■ **What you need to do**
Every line of the data below should be repeated exactly, and no picture should be copied.

┄┄┄┄┄┄┄┄┄┄┄┄┄┄┄┄┄┄┄┄

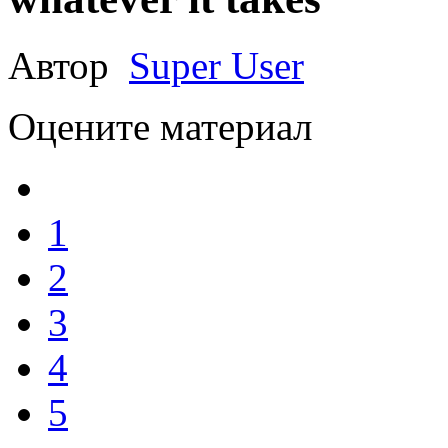
Автор
Super User
Оцените материал
1
2
3
4
5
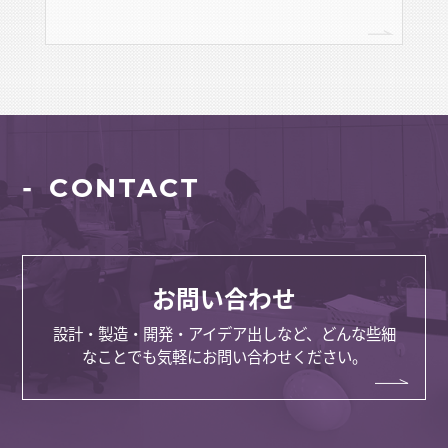
CONTACT
お問い合わせ
設計・製造・開発・アイデア出しなど、どんな些細
なことでも気軽にお問い合わせください。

┄┄┄┄┄┄┄┄┄┄┄┄┄┄┄┄┄┄┄┄

■ **Result of the task**
Автор
Super User
Оцените материал
1
2
3
4
5
CONTACT
お問い合わせ
設計・製造・開発・アイデア出しなど、どんな些細
なことでも気軽にお問い合わせください。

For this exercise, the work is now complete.